Transient response: a result/function of frequency response."

Transient response is a result/function of frequency response. For each driver this is essentially correct. There is a direct correlation between transient response and steady state frequency response.

Faster?

All drivers including electrostatic and magnetodyamic have a group delay which is the time interval between the application of voltage and the mechanical response of the armature and attached vibrating membrane whether cone or film. The so called "time aligned" speaker usually results from an attempt to match the group delays from one driver to the next in their crossover region.

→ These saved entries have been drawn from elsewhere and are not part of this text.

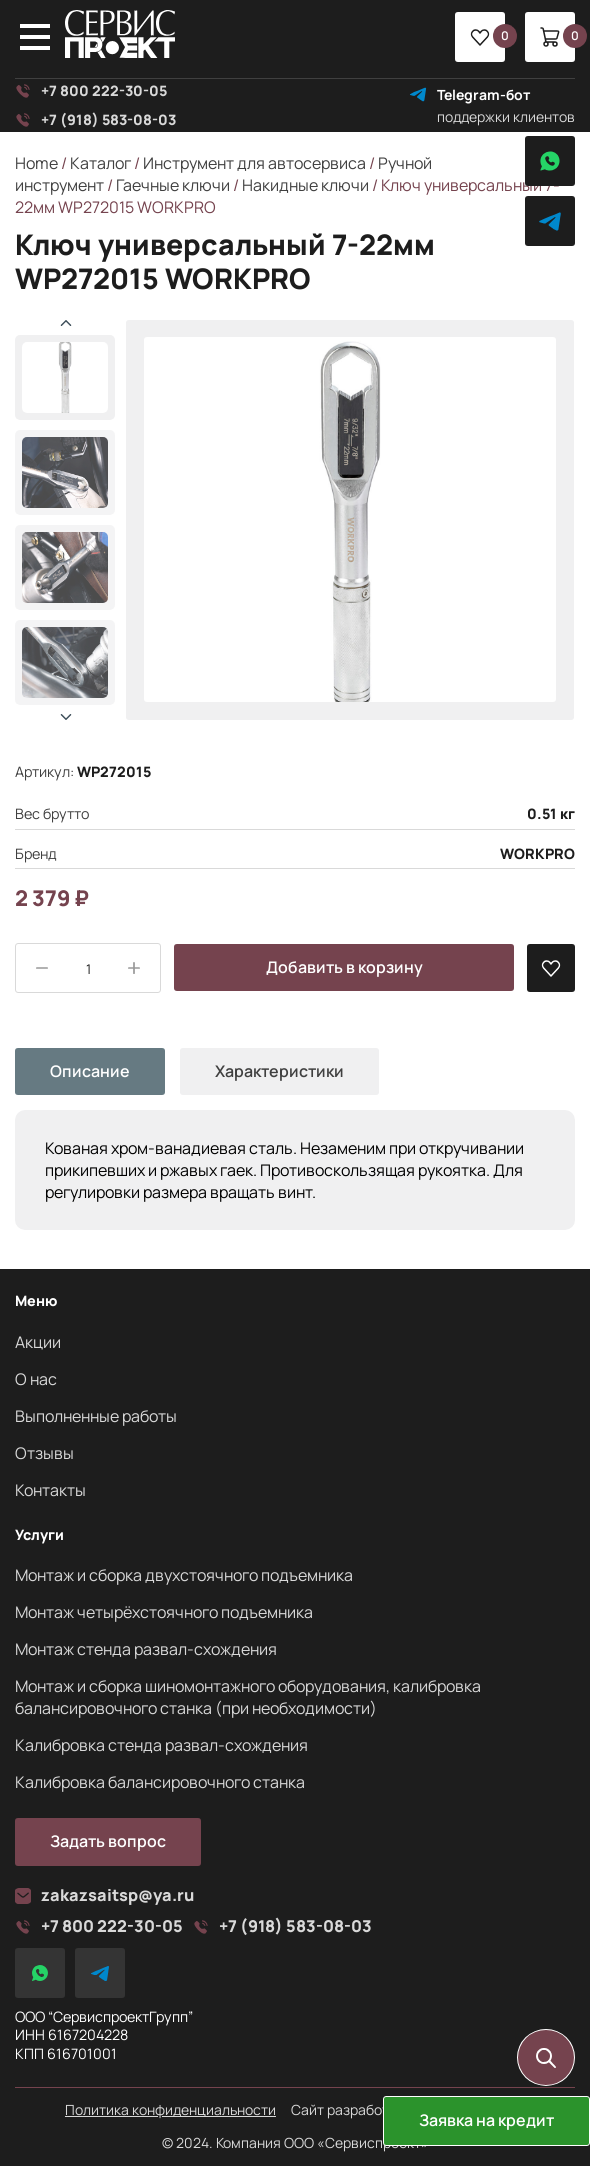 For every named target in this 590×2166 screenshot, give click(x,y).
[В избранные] (551, 968)
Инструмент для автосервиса (254, 163)
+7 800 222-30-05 (91, 91)
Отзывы (44, 1453)
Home (36, 163)
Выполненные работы (96, 1416)
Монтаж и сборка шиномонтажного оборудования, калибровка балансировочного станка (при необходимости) (248, 1697)
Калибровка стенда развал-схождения (161, 1745)
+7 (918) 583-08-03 (95, 120)
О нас (36, 1379)
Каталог (100, 163)
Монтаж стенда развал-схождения (146, 1649)
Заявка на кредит (486, 2120)
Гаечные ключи (173, 185)
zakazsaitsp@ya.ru (104, 1895)
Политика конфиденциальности (170, 2110)
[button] (66, 717)
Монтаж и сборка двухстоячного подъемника (184, 1575)
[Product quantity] (88, 969)
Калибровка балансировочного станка (160, 1782)
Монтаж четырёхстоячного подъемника (164, 1612)
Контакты (50, 1490)
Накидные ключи (305, 185)
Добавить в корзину (344, 967)
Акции (38, 1342) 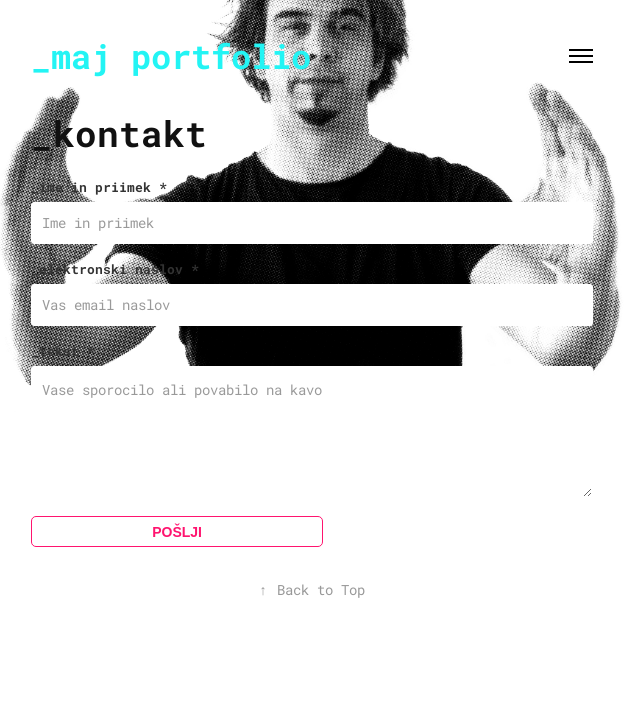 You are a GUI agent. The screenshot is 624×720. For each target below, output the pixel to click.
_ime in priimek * (99, 187)
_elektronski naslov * (115, 269)
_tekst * (63, 351)
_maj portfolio (171, 55)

Overshoot occurs when the inertia of the cone overcomes the control of the magnetic force of the armature/stator and the cone does not follow the applied electrical waveform exactly. This will show up as a frequency response irregularity (resonant peak) or even in the extreme as a non linear distortion component. This is usually almost nill in most high quality drivers except perhaps underdamped woofer cones in poorly made speakers or improperly designed enclosures. The motional response of the entire drive assembly regardless of the principle follows Newton's second law of motion as applied to forced resonance. Amazingly, both the Theil Small parameters and the design of acoustic suspension enclosures have accurately modeled their equations on Newton's law. (to the degree that they agree with Newton's second law, they are right. To the degree that they disagree with his second law they are wrong.)

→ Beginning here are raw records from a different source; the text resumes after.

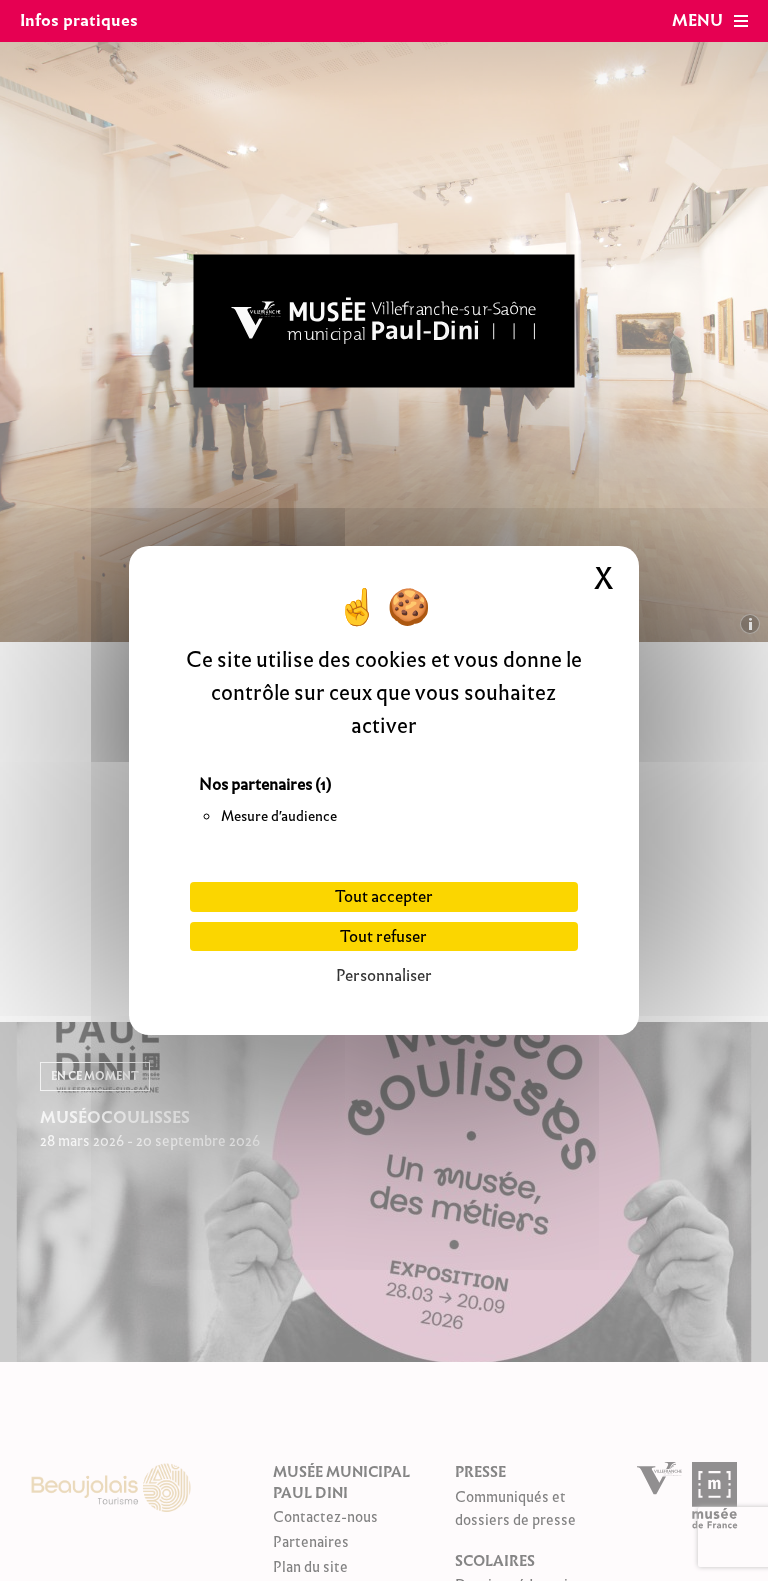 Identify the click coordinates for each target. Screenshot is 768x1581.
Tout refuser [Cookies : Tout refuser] (383, 936)
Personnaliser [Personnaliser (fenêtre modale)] (384, 975)
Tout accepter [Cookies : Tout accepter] (384, 896) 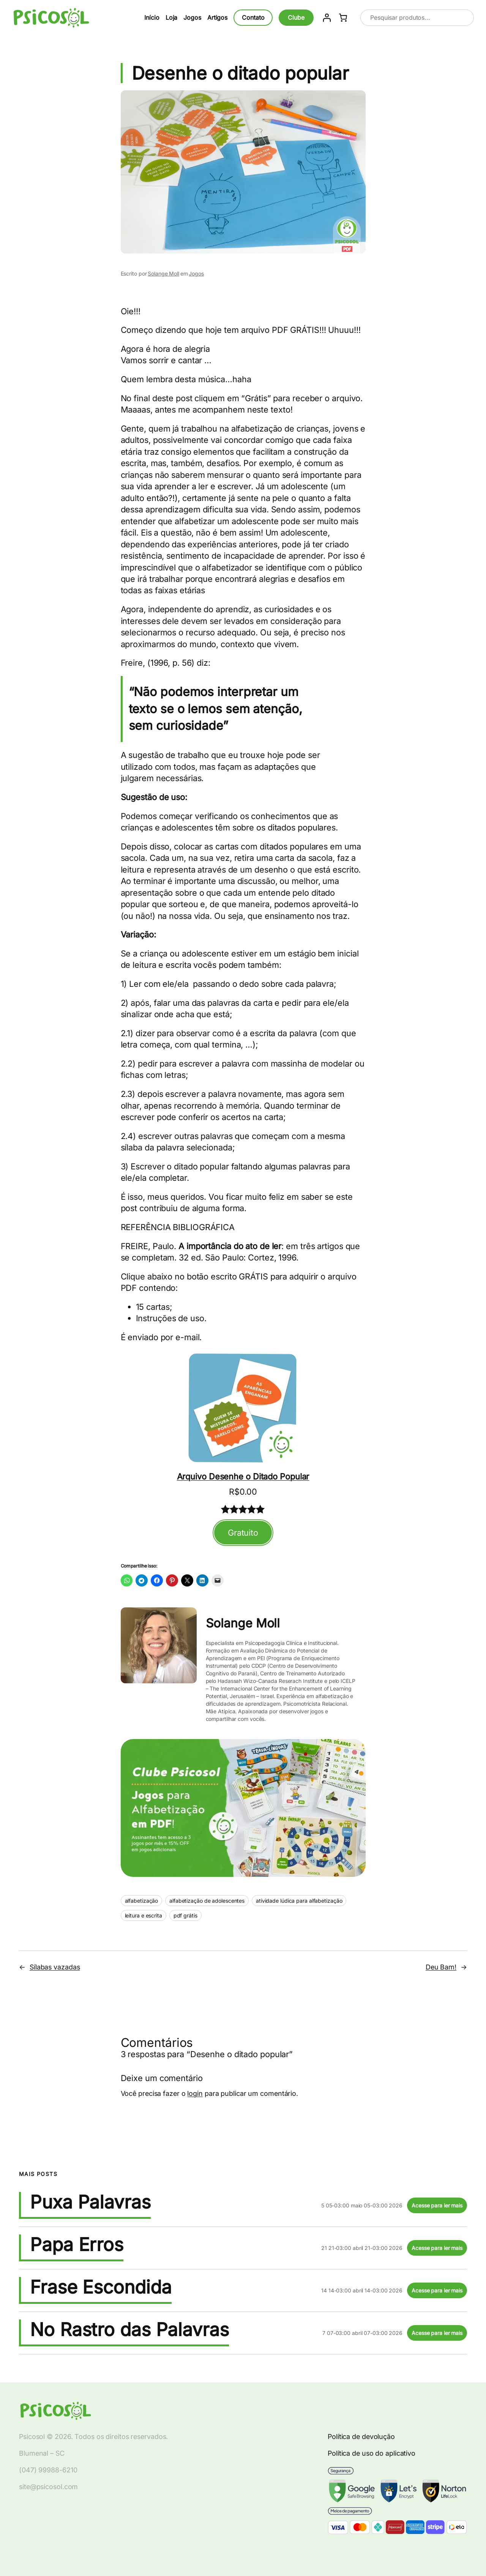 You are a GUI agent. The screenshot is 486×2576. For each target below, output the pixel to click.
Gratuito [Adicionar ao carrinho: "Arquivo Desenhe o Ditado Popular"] (243, 1533)
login (195, 2093)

What is radically different between planar type speakers and "box" speakers and IMO accounts for the major difference in sound is the spatial radiating patterns. Box speakers have their sound eminate from what are essentially point sources and usually directed in just one direction. Planar speakers eminate their sound more diffusely from a much larger surface and are often bipolar. This is absolutely necessary to produce acceptable sound pressure levels because the maximum excursion of the planar membrane is very limited compared to dynamic loudspeakers. The ability of planar speakers to emulate sound pressure levels of large ensembles like symphony orchestras, instruments with deep powerful bass like pipe organs, or popular music amplified to loud levels is usually inadequate by a considerable margin. Planar speaker designers haven't yet managed to overcome the limitation of the ability to move large quantities of air. For many people, this alone makes them fatally flawed. Installation if they rely on bipolar radiation is also a serious problem for many would be users because they have to be placed several feet in front of a wall reducing the effective room size. The high frequency radiating pattern of many planar speakers is also surprisingly highly focused at least horizontally. This is overcome to a degree if the radiation is bi-polar taking advantage of room reflections of the rear radiated wave. This effect can be duplicated in dynamic loudspeakers by using a multidirectional array of tweeters where at least some of them are rear firing. Many of the best speakers use this strategy and I have modified every speaker system I own and listen to seriously to incorporate it.